慌てだしたライナス様を、エディンが回収していく。

…………うん、察した。

スティーブン様はそのまま分からない顔しててください、ライナス様のために。

それよりも!


「スティーブン様たちはなにを企んでおられるんですか? 今宵」

「え? 別に企んでなどおりませんよ?」

「いやいや、スティーブン様はこの一年でほんっっっとうにお変わりになられましたよね……はあ、去年のあの愛らしい笑顔が懐かしゅうございます」

「まあ、酷い。今の私はそんなにダメですか?」

「いえ、十二分にお可愛らしいですよ? しかし、笑顔の質が完全にうちのケリーの外面と似通ってしまいました」

「ふふふ、仕方ありませんね。私は父の跡を継ぎます。……これは小さい頃より決めていた事」

「…………」


窓辺に寄り、ゆっくり目を瞑るスティーブン様。

窓辺の美少女……。


「ヴィンセント、戦争の候補者は貴方やエディンだけではありませんよ」

「!」

「もし戦巫女様に申し付けられれば私もライナス様も戦争に赴きます。その覚悟はとうにしたのです。故に、貴方たちだけで背負わないでくださいね。そんなのずるいです」

「……スティーブン様」


……それは、確かに。

スティーブン様も、ライナス様も……追加攻略対象。

恋愛ルートは見た感じ完全にぶっ壊れてそうだが、2人もまた戦争の候補者である事に変わりはない。

……いや、マジかよ……。

この人、本当に去年のあの人と同じ人か?

同じ人なんだよな。

だって、ケリーと同じ猫かぶり笑顔じゃない。

今の、この笑顔はーーー。


「ヴィンセントは今、私が変わったと言ってくれましたが、どう変わりましたか?」

「大変に……お強く」

「ふふふ! ねえ、髪が伸びてきたので……また切ってくれませんか? 今宵のパーティーに間に合うように、今から」

「致し方ありませんね……。いえ、喜んで」


胸に手を当てて、頭を下げる。

いや、本当に……心から頭が下がった。

人ってこんなに…変わるんだな。







********




城の『女神祭』は夕方から受付入場が始まる。

うちのお嬢様は本日も遅刻しないために早めに準備が完成した。

去年の今頃はお嬢様の装飾品を揃えに行ったりしていたけど……。


「ふむ。
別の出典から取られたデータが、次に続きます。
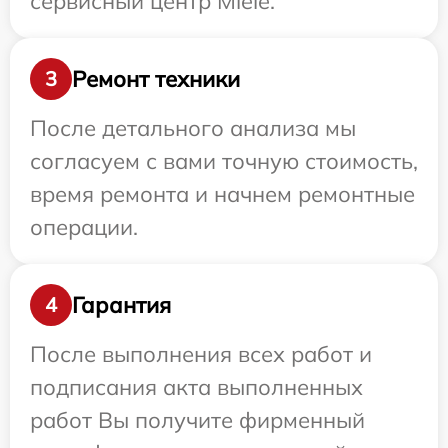
сервисный центр Miele.
Ремонт техники
3
После детального анализа мы
согласуем с вами точную стоимость,
время ремонта и начнем ремонтные
операции.
Гарантия
4
После выполнения всех работ и
подписания акта выполненных
работ Вы получите фирменный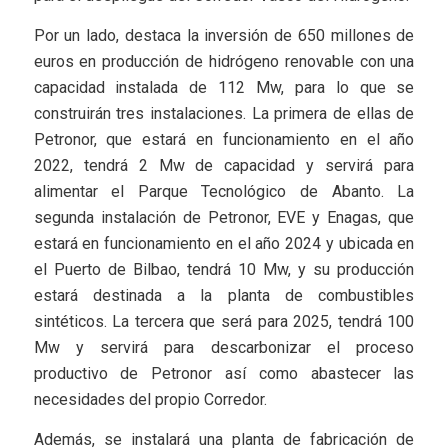
Por un lado, destaca la inversión de 650 millones de
euros en producción de hidrógeno renovable con una
capacidad instalada de 112 Mw, para lo que se
construirán tres instalaciones. La primera de ellas de
Petronor, que estará en funcionamiento en el año
2022, tendrá 2 Mw de capacidad y servirá para
alimentar el Parque Tecnológico de Abanto. La
segunda instalación de Petronor, EVE y Enagas, que
estará en funcionamiento en el año 2024 y ubicada en
el Puerto de Bilbao, tendrá 10 Mw, y su producción
estará destinada a la planta de combustibles
sintéticos. La tercera que será para 2025, tendrá 100
Mw y servirá para descarbonizar el proceso
productivo de Petronor así como abastecer las
necesidades del propio Corredor.
Además, se instalará una planta de fabricación de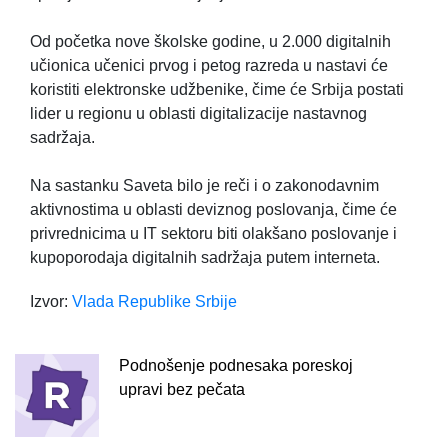
Od početka nove školske godine, u 2.000 digitalnih
učionica učenici prvog i petog razreda u nastavi će
koristiti elektronske udžbenike, čime će Srbija postati
lider u regionu u oblasti digitalizacije nastavnog
sadržaja.
Na sastanku Saveta bilo je reči i o zakonodavnim
aktivnostima u oblasti deviznog poslovanja, čime će
privrednicima u IT sektoru biti olakšano poslovanje i
kupoporodaja digitalnih sadržaja putem interneta.
Izvor:
Vlada Republike Srbije
Podnošenje podnesaka poreskoj
upravi bez pečata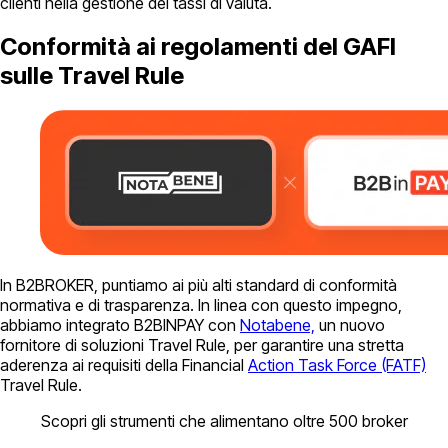
clienti nella gestione dei tassi di valuta.
Conformità ai regolamenti del GAFI
sulle Travel Rule
In B2BROKER, puntiamo ai più alti standard di conformità
normativa e di trasparenza. In linea con questo impegno,
abbiamo integrato B2BINPAY con
Notabene,
un nuovo
fornitore di soluzioni Travel Rule, per garantire una stretta
aderenza ai requisiti della Financial
Action Task Force (FATF)
Travel Rule.
Scopri gli strumenti che alimentano oltre 500 broker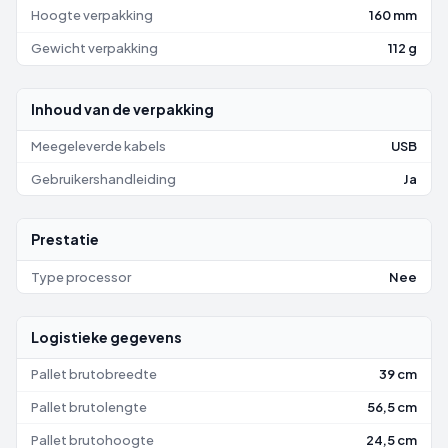
Hoogte verpakking
160 mm
Gewicht verpakking
112 g
Inhoud van de verpakking
Meegeleverde kabels
USB
Gebruikershandleiding
Ja
Prestatie
Type processor
Nee
Logistieke gegevens
Pallet brutobreedte
39 cm
Pallet brutolengte
56,5 cm
Pallet brutohoogte
24,5 cm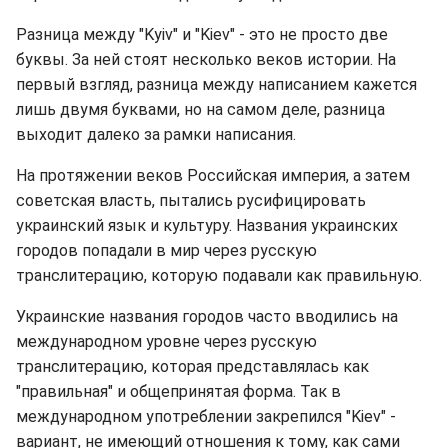
Разница между "Kyiv" и "Kiev" - это не просто две
буквы. За ней стоят несколько веков истории. На
первый взгляд, разница между написанием кажется
лишь двумя буквами, но на самом деле, разница
выходит далеко за рамки написания.
На протяжении веков Российская империя, а затем
советская власть, пытались русифицировать
украинский язык и культуру. Названия украинских
городов попадали в мир через русскую
транслитерацию, которую подавали как правильную.
Украинские названия городов часто вводились на
международном уровне через русскую
транслитерацию, которая представлялась как
"правильная" и общепринятая форма. Так в
международном употреблении закрепился "Kiev" -
вариант, не имеющий отношения к тому, как сами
いいのではないでしょうか」

「そうよね、いいわよね」

「……あ、あの、あの……お嬢様……さすがになんつーか、これは……」

「メグ! 可愛い! 可愛い!」

「〜〜〜〜〜〜!」


お嬢様のドレスの一着をリメイクしたドレスを着たメグ。

化粧を施して、まあ見えなくもないな。

髪が短いからそこはリボンと装飾品を大目に使って飾り付けた。

もちろん耳は丸出しだ。

以前着た黄色のドレスを、少し手直ししたのだが全体的に黄色い、かな?

いや、こんなもんだろう。

うちのお嬢様は少しシックな紫紺のドレス。

今までのものよりも装飾品の類は全く取り払い、シンプルなノースリーブのロングドレスで、長い手袋。

そろそろ冷えるので、大きめの紫の肩掛け。

手首に金の腕輪、胸元にはいつもの紫薔薇のネックレス。

髪も紫薔薇のバレッダ……と、レオに誕生日で貰ったもので固めておられる。

しかし、大人っぽい……。

横のマーシャが陛下に頂いたドレスその2……ピンク色の三段差レースのドレスのせいだろうか。

腰に大きなリボンが付いていて、背中の空きは気になるが肩にもレースやリボンが大量に付いている……ちょっと子供っぽい気がするんだよなぁ。

これ、陛下の趣味……なのか?

いや、流行りはピンクでリボン多め、らしいんだけど。

合う合わないがあるのご存知ないんだろうか?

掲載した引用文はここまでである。